MARC STEINER: So very finally here, what would it mean–starting with Rachel… And then before we close, if the Joint List–which is an amalgam of parties that are Arab parties, communist party, and other organizations, mostly Palestinians as Lia was just saying–if they became the opposition, the official opposition in the Knesset, what would that mean?
RACHEL BEITARIE: Well, they were opposition before, just not the leaders of the opposition. I don’t think it will mean that much. It will definitely create some conflict if they have to be given a security brief as the law demands, and we’ll have to see what happens there. Because it’s very likely that there will be an attempt to prevent this, and then we will have a very interesting discussion.
MARC STEINER: Final thought, Lia, before we have to end on that?
LIA TARACHANSKY: I think the last thing I wanted to say about the message is that, unlike in previous elections where Netanyahu has been throwing little tricks right before election day to garner votes, mostly by saying really insane very racist things, this time what I noticed is that he kept saying in the media that he is the true friend of Trump, Putin, and Saudi Arabia. And that’s a very interesting turn, because the Israeli press does not really cover foreign affairs. And so, being a friend of Putin or being a friend of Saudi Arabia doesn’t mean that much to the Israeli public that knows very little about the geopolitical context inside of which Israel operates and the hegemony that it claims in the Middle East.
But what the Israeli public does hear when he says that is that he is equating himself to basically being a world leader on the class of inferior leadership such as Russia’s, the United States, and Saudi Arabia’s. So that I think really reaffirms that Netanyahu… And whether he is able to be deposed in the coming days is really going to be the determining factor in what happens with these elections.

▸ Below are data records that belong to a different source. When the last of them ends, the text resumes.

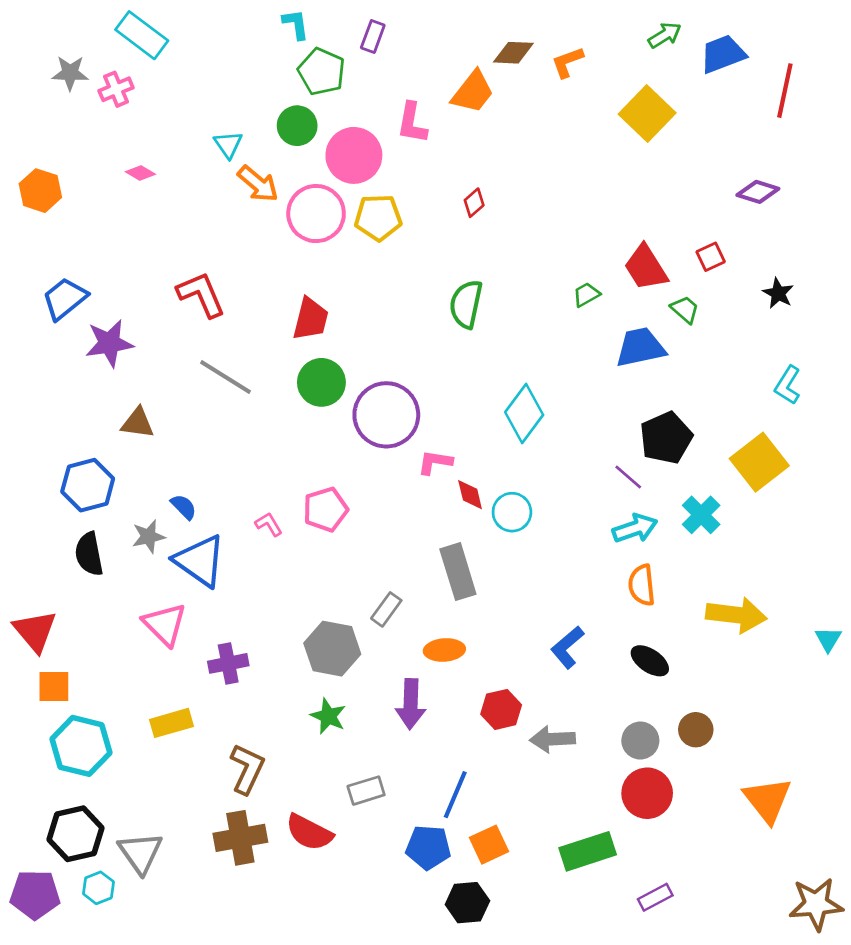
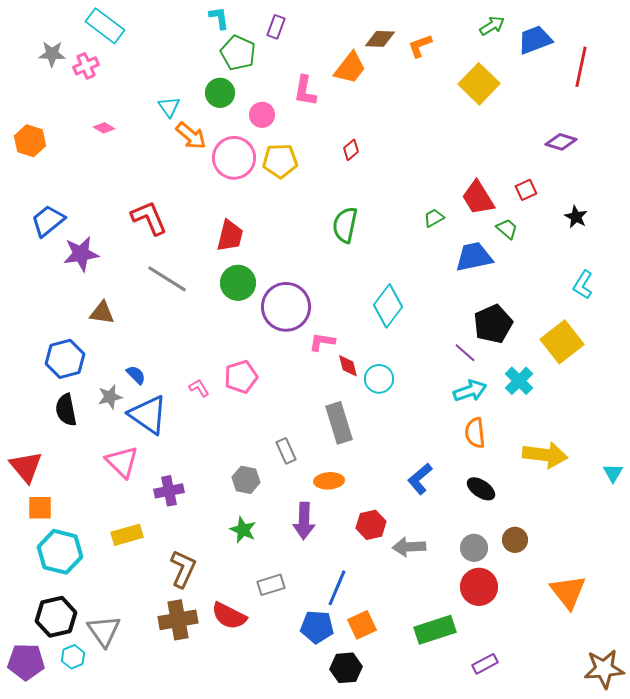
pink circle: (354, 155) -> (262, 115), size x0.6
gray rectangle: (386, 609) -> (286, 451), turned -60
gray hexagon: (332, 649) -> (246, 480), size x0.7

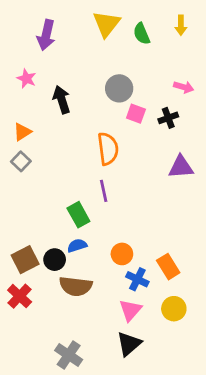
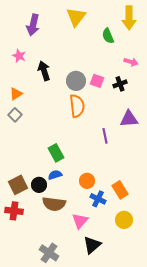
yellow arrow: (181, 25) -> (129, 18), size x1.6
green semicircle: (142, 34) -> (108, 36), moved
gray circle: (119, 88) -> (76, 81), moved
purple line: (104, 191) -> (105, 136), moved
red cross: (20, 296) -> (14, 211), turned -36
pink triangle: (130, 310) -> (80, 221), moved

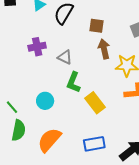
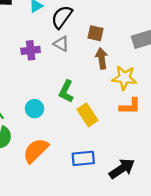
gray triangle: (65, 57) -> (61, 44), moved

MARC STEINER: This has been a fascinating discussion; I think very enlightening as well. Lia Tarachansky, always a pleasure to talk with you and hear your thoughts and ideas. And Rachel Beitarie, it was wonderful having you in the studio. And look for our conversation with her coming up in the next week about her organization and the work they are doing around the Nakba. And we’ll continue to cover what’s happening in these Israeli elections as they unfold, and of course what’s happening with Israel and Palestinians. Thank you all for joining us. Let us know what you think. I’m Marc Steiner here for The Real News. Take care.